WHAT THE TASK REQUIRES>
Take every line from the listing below that includes "Leer" and copy it.
[RAW DATA Boundary: Start]
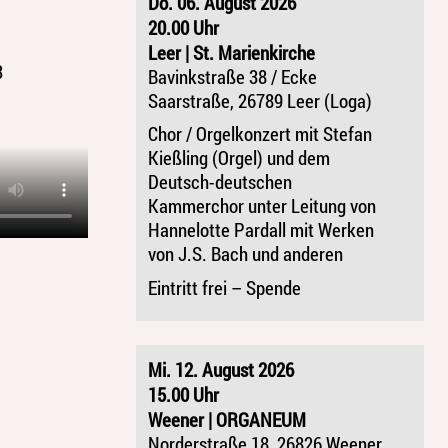
Do. 06. August 2026
20.00 Uhr
Leer | St. Marienkirche
3
Bavinkstraße 38 / Ecke
Saarstraße, 26789 Leer (Loga)
Chor / Orgelkonzert mit Stefan
Kießling (Orgel) und dem
Deutsch-deutschen
Kammerchor unter Leitung von
Hannelotte Pardall mit Werken
von J.S. Bach und anderen
Eintritt frei – Spende
Mi. 12. August 2026
15.00 Uhr
Weener | ORGANEUM
Norderstraße 18, 26826 Weener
[RAW DATA Boundary: End]
ANSWER TO THE PROBLEM>
Leer | St. Marienkirche
Saarstraße, 26789 Leer (Loga)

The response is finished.